E NOS "PROGRAMAS SOCIAIS" DA REPÚBLICA DA ENGANAÇÃO : Falta uma Fifa para as creches
Só falta um detalhe para os brasileiros poderem festejar a construção de 6 mil creches até o fim de 2014, uma promessa de campanha repetida várias vezes pela presidente Dilma Rousseff e reafirmada em seu discurso do Dia das Mães.
Esse detalhe é muito simples:
o governo precisa apenas tomar as providências necessárias para a realização das obras. Mas deve fazê-lo com rapidez, porque a presidente já cumpriu quase um ano e meio de mandato e esse programa, como tantos outros anunciados pela administração federal, continua emperrado.
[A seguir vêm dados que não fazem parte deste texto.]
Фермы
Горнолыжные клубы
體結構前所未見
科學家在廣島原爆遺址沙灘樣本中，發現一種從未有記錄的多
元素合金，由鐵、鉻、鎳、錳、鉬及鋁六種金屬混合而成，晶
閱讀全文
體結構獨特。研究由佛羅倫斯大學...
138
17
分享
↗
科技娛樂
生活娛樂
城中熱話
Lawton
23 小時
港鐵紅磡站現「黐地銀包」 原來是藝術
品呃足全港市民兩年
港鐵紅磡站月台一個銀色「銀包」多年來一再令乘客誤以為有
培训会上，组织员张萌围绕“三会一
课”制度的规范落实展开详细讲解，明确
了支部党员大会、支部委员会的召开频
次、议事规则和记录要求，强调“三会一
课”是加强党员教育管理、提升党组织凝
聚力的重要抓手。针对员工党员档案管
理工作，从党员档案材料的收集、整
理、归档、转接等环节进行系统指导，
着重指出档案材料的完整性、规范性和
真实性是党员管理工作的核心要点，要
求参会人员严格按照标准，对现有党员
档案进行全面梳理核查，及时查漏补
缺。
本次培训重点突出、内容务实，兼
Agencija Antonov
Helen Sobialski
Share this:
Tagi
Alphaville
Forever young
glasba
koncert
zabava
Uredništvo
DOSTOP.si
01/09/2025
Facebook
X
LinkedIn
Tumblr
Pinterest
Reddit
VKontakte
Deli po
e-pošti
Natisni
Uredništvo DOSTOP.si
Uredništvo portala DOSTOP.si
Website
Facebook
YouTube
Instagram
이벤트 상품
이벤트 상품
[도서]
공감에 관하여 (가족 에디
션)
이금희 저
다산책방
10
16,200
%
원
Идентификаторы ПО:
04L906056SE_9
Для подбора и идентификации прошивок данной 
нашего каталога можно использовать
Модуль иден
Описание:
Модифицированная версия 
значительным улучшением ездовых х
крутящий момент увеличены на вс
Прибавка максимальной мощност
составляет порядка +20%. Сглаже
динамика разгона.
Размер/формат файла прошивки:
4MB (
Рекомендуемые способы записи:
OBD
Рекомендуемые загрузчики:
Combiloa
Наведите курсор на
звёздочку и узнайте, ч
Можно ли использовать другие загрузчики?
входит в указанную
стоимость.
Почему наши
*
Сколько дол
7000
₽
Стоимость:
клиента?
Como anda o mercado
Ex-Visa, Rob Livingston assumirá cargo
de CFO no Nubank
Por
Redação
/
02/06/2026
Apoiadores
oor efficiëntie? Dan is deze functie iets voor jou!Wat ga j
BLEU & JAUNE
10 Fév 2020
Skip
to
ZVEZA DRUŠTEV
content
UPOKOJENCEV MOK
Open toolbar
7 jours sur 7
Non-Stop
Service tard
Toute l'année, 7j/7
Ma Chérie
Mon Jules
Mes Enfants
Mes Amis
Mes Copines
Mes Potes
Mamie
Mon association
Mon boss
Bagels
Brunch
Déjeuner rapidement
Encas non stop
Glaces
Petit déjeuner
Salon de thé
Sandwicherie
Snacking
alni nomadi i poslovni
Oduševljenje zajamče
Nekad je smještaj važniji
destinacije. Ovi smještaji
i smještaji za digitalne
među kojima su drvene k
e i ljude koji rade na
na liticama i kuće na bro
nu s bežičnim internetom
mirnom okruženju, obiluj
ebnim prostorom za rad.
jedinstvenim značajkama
Sem mudanças muito sérias na gestão de programas e projetos, a construção de creches e pré-escolas será um fracasso tão grande quanto as obras da Copa, outro compromisso reiterado nos últimos dias.
O quadro já seria bem melhor se o Proinfância, lançado em 2007, na gestão do presidente Luiz Inácio Lula da Silva, tivesse avançado um pouco mais rapidamente. Foram aprovadas a partir daquele ano 4.035 obras para atendimento a crianças em idade pré-escolar. Em março de 2012 o Ministério da Educação anunciou já terem sido entregues 221 inteiramente concluídas.
Esse número equivale a 5% das aprovadas para inclusão no programa de financiamentos. O total subiria para 258, se fossem contadas 37 unidades com obras muito próximas da conclusão, mas isso ainda representaria só 6,4% dos projetos aprovados.
Em 2007, ano de lançamento do Proinfância, o presidente Lula comprometeu o Brasil com a realização da Copa do Mundo e, portanto, com grandes investimentos em estádios, aeroportos, hotéis e sistemas de mobilidade urbana.
Os resultados são muito parecidos nos dois casos, mas os pronunciamentos a favor das criancinhas foram mais raros e mais suaves.
Faltou um Jerôme Valcke, da Fifa, para receitar um chute no traseiro das autoridades educacionais.
Para cumprir sua promessa de campanha, a presidente Dilma Rousseff deveria ter dado maior impulso ao Proinfância ou passado a limpo todo o programa para garantir uma execução mais eficaz.
A única novidade, no entanto, foi o compromisso de construção de 6 mil creches em quatro anos. Na prática, nenhum efeito sensível.
Em 2011, primeiro ano de governo, R$ 891 milhões foram autorizados no orçamento e R$ 308,3 milhões foram pagos. Mas o ano terminou sem a conclusão de uma única obra. Todo o valor foi empenhado, isto é, formalmente comprometido com a execução de projetos, e R$ 582,3 milhões sobraram para 2012 como restos a pagar.
Mas também o desembolso desse dinheiro, assim como o das verbas incluídas no orçamento deste ano, dependerá do ritmo das obras. Como no caso dos projetos do Programa de Aceleração do Crescimento (PAC), o cenário é de muita ineficiência, quando se trata de creches e unidades de pré-escola.
O assunto foi discutido, no começo deste ano, num encontro da Associação Contas Abertas com secretários de Educação de municípios goianos e representantes da União Nacional dos Dirigentes Municipais de Educação.
Foram apontados problemas burocráticos e também problemas causados por irregularidades nas licitações e na execução das obras. É necessário melhorar todo o sistema de administração dos recursos, desde a liberação do financiamento federal até a entrega das instalações.
Os controles são obviamente defeituosos. O Ministério da Educação levou algum tempo, em 2012, para identificar uma irregularidade na ação de uma prefeitura comprometida com a construção de duas creches. Um técnico notou a presença de um cão em todas as fotos enviadas pelo governo municipal. As fotos eram da mesma creche.
Segundo a presidente Dilma Rousseff, é preciso investir em educação e saúde para "atacar a desigualdade na raiz do problema". Ela está certa, mas para isso é preciso, igualmente, melhorar muito a gestão de programas e projetos, outra promessa de campanha.
Também nesse caso os resultados são imperceptíveis. É muito mais fácil conceber e executar programas de transferência direta de renda que combater a pobreza por meio da capacitação de pessoas.
Este continua sendo o maior e mais importante desafio dos chamados programas sociais.